You see, if the policies were working, these problems would be decreasing in kind. They’re not. They’ve, for the most part, gotten worse.
That’s because the big money of corporations and the special interests are pulling most of the political strings. And, frankly, most of those corporations and special interests aren’t interested in the common good for the common people – but rather they are interested in profit – no matter what the social or environmental cost.
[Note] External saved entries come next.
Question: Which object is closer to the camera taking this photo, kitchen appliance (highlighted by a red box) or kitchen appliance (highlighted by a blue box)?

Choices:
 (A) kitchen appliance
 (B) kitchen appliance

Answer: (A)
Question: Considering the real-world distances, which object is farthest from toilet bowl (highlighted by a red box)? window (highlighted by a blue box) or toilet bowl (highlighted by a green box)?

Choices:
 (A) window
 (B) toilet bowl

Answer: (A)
Latino rights activist Thomas Ganzalas in Fresno, California, is primarily interested, not in personal profit, but rather a fair shake for people desperately fleeing poverty and violence – he told us on a stop there. Buffalo, New York’s Doctor Myron Glick, who could have had a lucrative medical practice in the suburbs, started his Jericho Road Health Clinic in the inner city. He treats people for free, or on a minimal sliding fee scale, we learned on a stop there. On a stop in Fishers, Indiana, we learned environmental consultant John Mundell’s business is part of a network of Economy of Sharing Businesses where a third of these business’s profits, of the top, go to outreach projects into the Third World.
Meanwhile, Yorkshire, Ohio farmer Dan Kremer refuses to put artificial, toxic herbicides and pesticides on his crops because, even though it would increase his yields, it also might increase the risk of cancer in people eating the food. However the Monsanto Corporation, which makes a lot of these toxic artificial farm chemicals, doesn’t seem to be as concerned about that. And their D.C. lobbying money and campaign donations to politicians all over the country – well, keep these politicians from drafting legislation to ban these chemicals.
One in three people now get cancer in a lifetime in America. Yet we continue to use these dangerous toxic chemicals.
If farmer Dan Kremer was secretary of Agriculture, that would change.
If I were president, a lot of things would change for the good, the common good.
And these positon papers are thread through with just how all this would change. And change, quick!
Please take the time to take a careful read of these papers, before you vote. I took the time, 20 years or so, and 250,000 miles of research, to develop them.
It, indeed, is a blueprint for a new America. One that really lines up with where the country really needs to go at this point – before it’s too late.